Священник не ответил жене, только ласково улыбнулся. Потом он встал из-за стола.
– Спасибо, Николай Семенович, за чай. Однако, поздно уже, пора нам.
С той поры я стал частенько захаживать к отцу Владимиру на стройку, смотрел, как продвигается дело, случалось, когда позволяло здоровье, помогал ему. Мне нравилось бывать у него, наблюдать, как он работает, нравились беседы в короткие минуты отдыха. Как-то я спросил, откуда у него знание стольких ремесел.
– От деда. Я у него после войны в деревне жил, школу там закончил. Дед у меня отменным плотником и столяром был, случалось, и печи клал. Сам мог с фундамента до конька дом поставить. Видал я, как он у горна кузнецу помогал. От деда и навык. Он, бывало, ставил меня рядом с собой и учил, как гвоздь забивать, как ручку для напильника сделать, как пилу развести, как рубанок настроить. И к учению дед меня приохотил. «Учись, – говорил, – внучек, учись! Мне не довелось, три класса церковно-приходской школы, дальше не смог. Дружок мой Петька Лапин в гимназию пошел, а меня не взяли. Я сын рабочего, а у него отец – директор фабрики, вот и не взяли. А я так учиться хотел!» Когда я университет закончил, дед мне письмо прислал: «Скажи, спасибо советской власти, что она тебе, сироте-безотцовщине, образование дала».
– А что, отца у вас не было?
– Как это? Был, конечно. Погиб в сорок втором в Сталинграде. Фронтовой друг его нам письмо прислал, пуля отцу прямо в лоб попала, он даже не вскрикнул. Мать в конце войны вновь замуж вышла за инвалида-фронтовика. Но я с ними не жил, всё в деревне у деда.
– А как вы из деревни сбежали? – поинтересовался я. – Ведь колхозникам паспортов не давали.
– После армии я в летное училище подался, хотел штурманом стать, на бомбардировщике летать. Да комиссовали меня на втором курсе из-за туберкулеза.
Дни бежали. Стараниями отца Владимира стройка приобретала цивилизованный вид. Над крышей хибарки появился дымок – это отец Владимир сложил новую печь. Вокруг храма поставили леса, забелили надписи на стенах, из здания вывезли мусор и щебень.

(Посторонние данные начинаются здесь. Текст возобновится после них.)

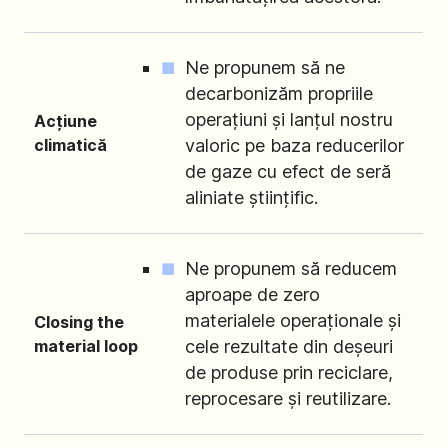
Ne propunem să ne
decarbonizăm propriile
operațiuni și lanțul nostru
Acțiune
climatică
valoric pe baza reducerilor
de gaze cu efect de seră
aliniate științific.
Ne propunem să reducem
aproape de zero
materialele operaționale și
Closing the
material loop
cele rezultate din deșeuri
de produse prin reciclare,
reprocesare și reutilizare.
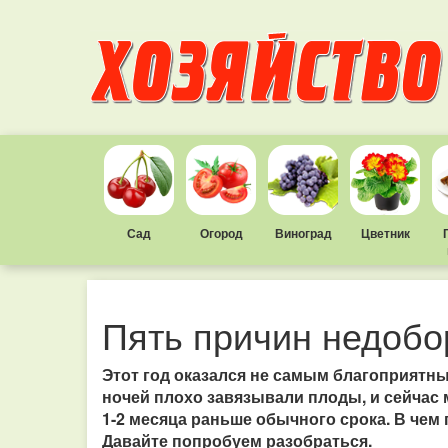
Сад
Огород
Виноград
Цветник
Пять причин недобо
Этот год оказался не самым благоприятн
ночей плохо завязывали плоды, и сейчас
1-2 месяца раньше обычного срока. В чем
Давайте попробуем разобраться.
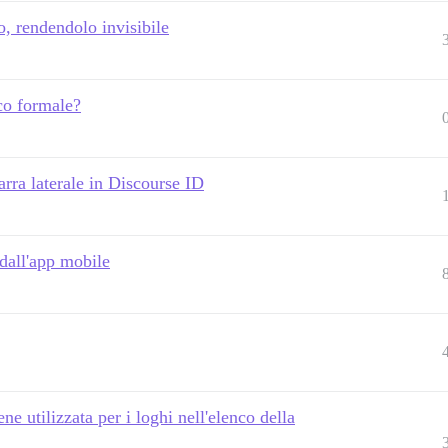
o, rendendolo invisibile
sco formale?
rra laterale in Discourse ID
dall'app mobile
e utilizzata per i loghi nell'elenco della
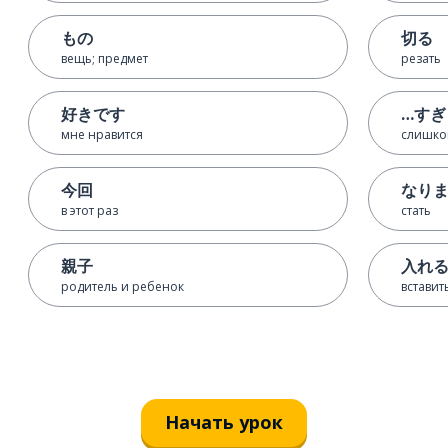
もの
切る
вещь; предмет
резать
好きです
…すぎ
мне нравится
слишк
今回
なり
в этот раз
стать
親子
入れ
родитель и ребенок
вставит
Начать урок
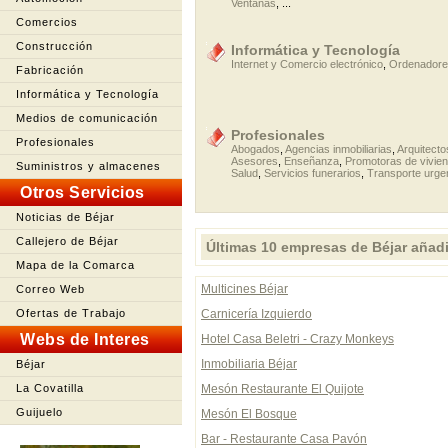
Ventanas
, ...
Comercios
Construcción
Informática y Tecnología
Internet y Comercio electrónico
,
Ordenador
Fabricación
Informática y Tecnología
Medios de comunicación
Profesionales
Profesionales
Abogados
,
Agencias inmobiliarias
,
Arquitecto
Asesores
,
Enseñanza
,
Promotoras de vivie
Suministros y almacenes
Salud
,
Servicios funerarios
,
Transporte urge
Otros Servicios
Noticias de Béjar
Callejero de Béjar
Últimas 10 empresas de Béjar añad
Mapa de la Comarca
Multicines Béjar
Correo Web
Ofertas de Trabajo
Carnicería Izquierdo
Webs de Interes
Hotel Casa Beletri - Crazy Monkeys
Inmobiliaria Béjar
Béjar
La Covatilla
Mesón Restaurante El Quijote
Guijuelo
Mesón El Bosque
Bar - Restaurante Casa Pavón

– Теперь одна забота – достать денег на купол, – сетовал отец Владимир, – а где их взять?
– Что же, спонсоров нет на такое благое дело? – поинтересовался я.

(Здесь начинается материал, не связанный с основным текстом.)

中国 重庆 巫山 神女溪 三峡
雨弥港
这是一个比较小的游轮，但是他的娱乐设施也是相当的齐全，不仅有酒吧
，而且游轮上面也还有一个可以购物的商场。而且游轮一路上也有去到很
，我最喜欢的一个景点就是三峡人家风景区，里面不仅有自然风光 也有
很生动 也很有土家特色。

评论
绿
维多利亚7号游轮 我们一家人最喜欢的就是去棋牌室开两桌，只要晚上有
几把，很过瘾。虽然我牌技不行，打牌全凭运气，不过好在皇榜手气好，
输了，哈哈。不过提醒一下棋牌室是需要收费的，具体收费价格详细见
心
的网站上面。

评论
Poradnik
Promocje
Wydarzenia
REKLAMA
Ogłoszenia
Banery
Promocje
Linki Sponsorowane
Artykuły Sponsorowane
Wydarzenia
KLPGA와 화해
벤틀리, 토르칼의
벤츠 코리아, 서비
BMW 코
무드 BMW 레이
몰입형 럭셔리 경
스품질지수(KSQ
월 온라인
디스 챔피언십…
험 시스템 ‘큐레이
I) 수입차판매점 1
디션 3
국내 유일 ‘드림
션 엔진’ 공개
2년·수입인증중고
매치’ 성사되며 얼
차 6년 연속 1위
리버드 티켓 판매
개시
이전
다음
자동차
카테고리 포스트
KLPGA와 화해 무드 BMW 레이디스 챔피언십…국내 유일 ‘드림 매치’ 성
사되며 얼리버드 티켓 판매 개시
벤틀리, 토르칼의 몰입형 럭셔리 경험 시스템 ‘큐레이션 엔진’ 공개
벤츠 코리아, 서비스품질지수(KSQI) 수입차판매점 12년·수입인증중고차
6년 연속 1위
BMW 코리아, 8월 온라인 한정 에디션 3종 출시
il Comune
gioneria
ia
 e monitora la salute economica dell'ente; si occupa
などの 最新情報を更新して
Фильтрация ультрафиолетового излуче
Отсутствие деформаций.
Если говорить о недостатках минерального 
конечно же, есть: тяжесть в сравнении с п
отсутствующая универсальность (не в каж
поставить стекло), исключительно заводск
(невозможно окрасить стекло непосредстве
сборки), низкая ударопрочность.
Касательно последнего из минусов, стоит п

– И спонсоров мало, да и не у каждого деньги принять можно.
– Ну, уж тут, отец Владимир, вы погорячились. На храм люди от чистого сердца жертвуют, бывает, последнюю копейку несут.
– Люди разные бывают, и деньги тоже разные. Поэтому и сторожусь, как бы Бога не прогневить.

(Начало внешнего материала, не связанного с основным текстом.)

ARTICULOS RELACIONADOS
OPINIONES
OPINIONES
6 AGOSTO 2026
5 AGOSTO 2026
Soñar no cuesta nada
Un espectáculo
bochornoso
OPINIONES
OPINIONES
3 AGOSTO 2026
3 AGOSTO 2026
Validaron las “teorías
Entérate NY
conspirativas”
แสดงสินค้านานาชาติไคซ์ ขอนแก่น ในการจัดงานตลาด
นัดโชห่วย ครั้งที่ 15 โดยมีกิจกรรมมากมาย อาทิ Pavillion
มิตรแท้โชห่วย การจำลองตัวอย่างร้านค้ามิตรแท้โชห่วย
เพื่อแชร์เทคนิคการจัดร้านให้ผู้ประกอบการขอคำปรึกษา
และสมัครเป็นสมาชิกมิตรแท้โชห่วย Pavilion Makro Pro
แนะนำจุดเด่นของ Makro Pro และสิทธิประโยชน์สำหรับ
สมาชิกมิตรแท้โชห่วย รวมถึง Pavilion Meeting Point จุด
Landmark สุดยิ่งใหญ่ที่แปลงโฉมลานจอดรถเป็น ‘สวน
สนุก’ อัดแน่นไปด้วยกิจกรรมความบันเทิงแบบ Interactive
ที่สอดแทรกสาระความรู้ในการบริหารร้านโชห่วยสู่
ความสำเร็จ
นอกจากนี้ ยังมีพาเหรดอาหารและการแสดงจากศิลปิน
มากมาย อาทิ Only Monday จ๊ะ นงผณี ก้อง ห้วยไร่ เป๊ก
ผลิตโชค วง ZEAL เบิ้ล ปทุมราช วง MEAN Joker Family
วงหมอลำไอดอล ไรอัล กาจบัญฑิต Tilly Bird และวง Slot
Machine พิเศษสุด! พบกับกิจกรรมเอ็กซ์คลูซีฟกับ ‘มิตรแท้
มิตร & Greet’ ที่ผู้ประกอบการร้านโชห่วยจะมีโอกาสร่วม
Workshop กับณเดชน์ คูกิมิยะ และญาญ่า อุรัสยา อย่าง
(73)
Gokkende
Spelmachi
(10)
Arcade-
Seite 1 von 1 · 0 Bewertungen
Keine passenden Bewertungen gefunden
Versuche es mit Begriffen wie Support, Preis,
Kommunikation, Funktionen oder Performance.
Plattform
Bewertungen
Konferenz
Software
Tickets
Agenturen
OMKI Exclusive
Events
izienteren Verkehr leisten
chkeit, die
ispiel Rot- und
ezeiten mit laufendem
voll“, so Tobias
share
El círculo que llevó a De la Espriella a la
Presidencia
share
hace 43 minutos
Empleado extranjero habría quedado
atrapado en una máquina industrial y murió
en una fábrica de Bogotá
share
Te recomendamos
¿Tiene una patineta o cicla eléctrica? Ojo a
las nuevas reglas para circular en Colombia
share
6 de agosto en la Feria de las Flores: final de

– Чем же, приняв деньги на храм, Бога прогневить можно? – недоумевал я.
– А вот послушайте одну историю. Было это в Дубках, на прежнем месте. Как только храм освятили, приметил я одного прихожанина. Аккуратно ходит, почти каждое воскресение на литургии стоит, исповедуется, причащается. Причем человек не простой, видно, что большой начальник.
– Никак министр? – переспросил я шутливо.
– А вы не смейтесь, не министр, но почти. Так вот, как-то после службы подходит и большую пачку денег в полиэтиленовом пакете мне суёт: «Примите, отец Владимир, на восстановление храма». Глянул я на эту пачку, и как-то нехорошо мне стало. Почудилось, что на деньгах этих и боль человеческая, и страдания, и порушенные надежды, и даже смерти. Спрашиваю его: «От каких трудов праведных деньги предлагаете? Уж не десятую ли часть взятки на восстановление храма принесли?». От моего вопроса он в лице изменился. «Откуда, – говорит, – у вас такая информация, кто вам сказал?»
– А действительно, откуда?
– Да ниоткуда. Разве что он при мне Богу о своих неправедных доходах исповедовался, жадность свою, сребролюбие грехом считал. Вот я и предположил, что взятку он в доходы причислил, а поскольку много получил, решил часть на храм отдать. От больших-то доходов не убудет.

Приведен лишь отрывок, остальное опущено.